> _Input material_:
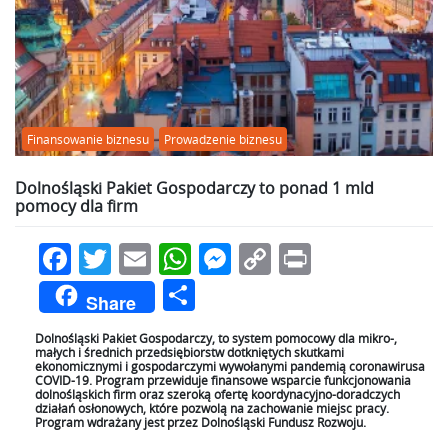
Finansowanie biznesu
Prowadzenie biznesu
Dolnośląski Pakiet Gospodarczy to ponad 1 mld
pomocy dla firm
Facebook
Twitter
Email
WhatsApp
Messenger
Copy
Print
Link
Podziel
Share
się
Dolnośląski Pakiet Gospodarczy, to system pomocowy dla mikro-,
małych i średnich przedsiębiorstw dotkniętych skutkami
ekonomicznymi i gospodarczymi wywołanymi pandemią coronawirusa
COVID-19. Program przewiduje finansowe wsparcie funkcjonowania
dolnośląskich firm oraz szeroką ofertę koordynacyjno-doradczych
działań osłonowych, które pozwolą na zachowanie miejsc pracy.
Program wdrażany jest przez Dolnośląski Fundusz Rozwoju.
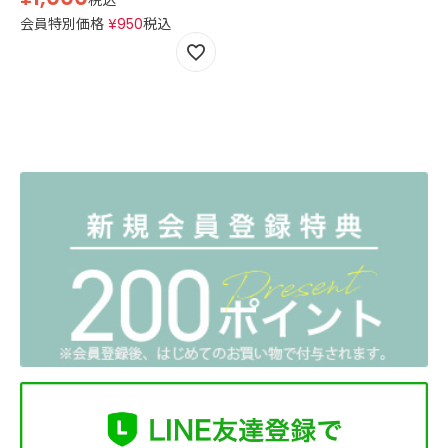
税込
会員特別価格
¥
950
税込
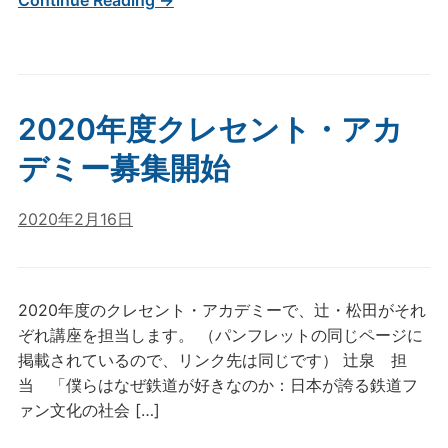
Continue Reading →
2020年度クレセント・アカ
デミー募集開始
2020年2月16日
2020年度のクレセント・アカデミーで、辻・松田がそれ
ぞれ講座を担当します。 （パンフレットの同じページに
掲載されているので、リンク先は同じです） 辻泉 担
当 「僕らはなぜ鉄道が好きなのか：日本が誇る鉄道フ
ァン文化の社会 […]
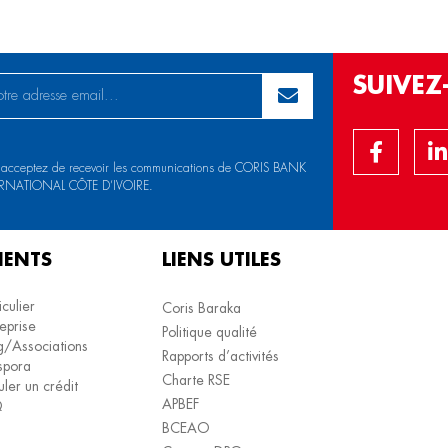
SUIVE
 acceptez de recevoir les communications de CORIS BANK
RNATIONAL CÔTE D’IVOIRE.
IENTS
LIENS UTILES
iculier
Coris Baraka
eprise
Politique qualité
/Associations
Rapports d’activités
spora
Charte RSE
ler un crédit
APBEF
Q
BCEAO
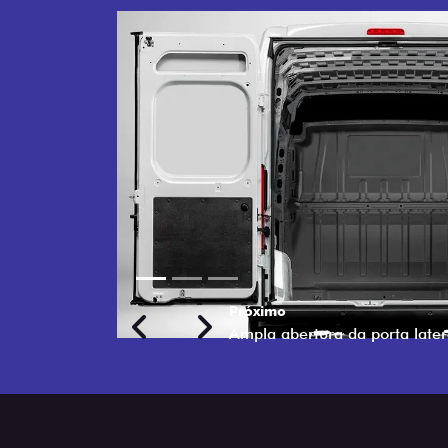
Próximo
Previous
Next
TRANSFORMAÇÃO HOMOL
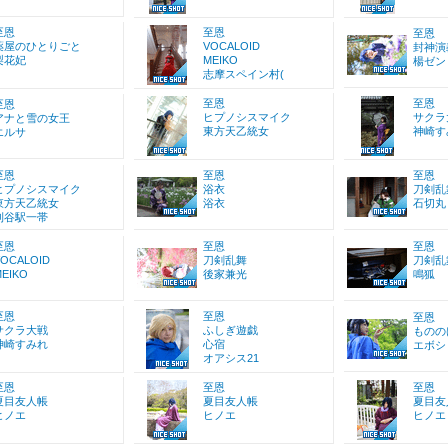
至恩
至恩
至恩
薬屋のひとりごと
VOCALOID
封神演
梨花妃
MEIKO
楊ゼン
志摩スペイン村(
至恩
至恩
至恩
ヒプノシスマイク
サクラ
アナと雪の女王
東方天乙統女
神崎す
エルサ
至恩
至恩
至恩
ヒプノシスマイク
浴衣
刀剣乱
東方天乙統女
浴衣
石切丸
刈谷駅一帯
至恩
至恩
至恩
VOCALOID
刀剣乱舞
刀剣乱
EIKO
後家兼光
鳴狐
至恩
至恩
至恩
サクラ大戦
ふしぎ遊戯
ものの
神崎すみれ
心宿
エボシ
オアシス21
至恩
至恩
至恩
夏目友人帳
夏目友人帳
夏目友
ヒノエ
ヒノエ
ヒノエ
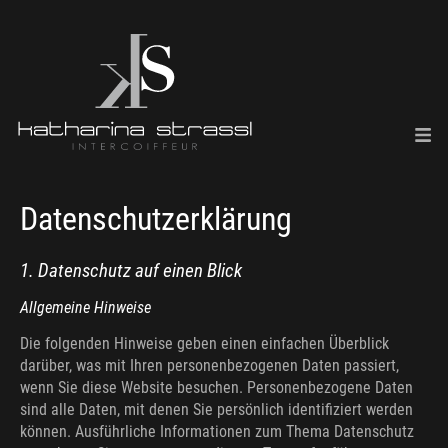
Datenschutz­erklärung
1. Datenschutz auf einen Blick
Allgemeine Hinweise
Die folgenden Hinweise geben einen einfachen Überblick
darüber, was mit Ihren personenbezogenen Daten passiert,
wenn Sie diese Website besuchen. Personenbezogene Daten
sind alle Daten, mit denen Sie persönlich identifiziert werden
können. Ausführliche Informationen zum Thema Datenschutz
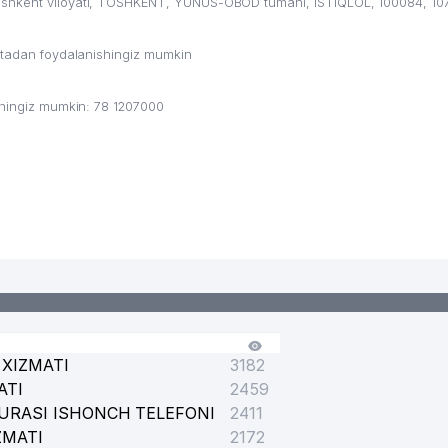
oshkent viloyati, TOSHKENT, YUNUS-OBOD tumani, ISTIQLOL, 100084, 107
ritadan foydalanishingiz mumkin
shingiz mumkin: 78 1207000
XIZMATI
3182
ATI
2459
URASI ISHONCH TELEFONI
2411
ZMATI
2172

> _Aim of the exercise_:
Please give the number of lines in the data above that include the string "einen", and nothing else.

> _Written response_:
2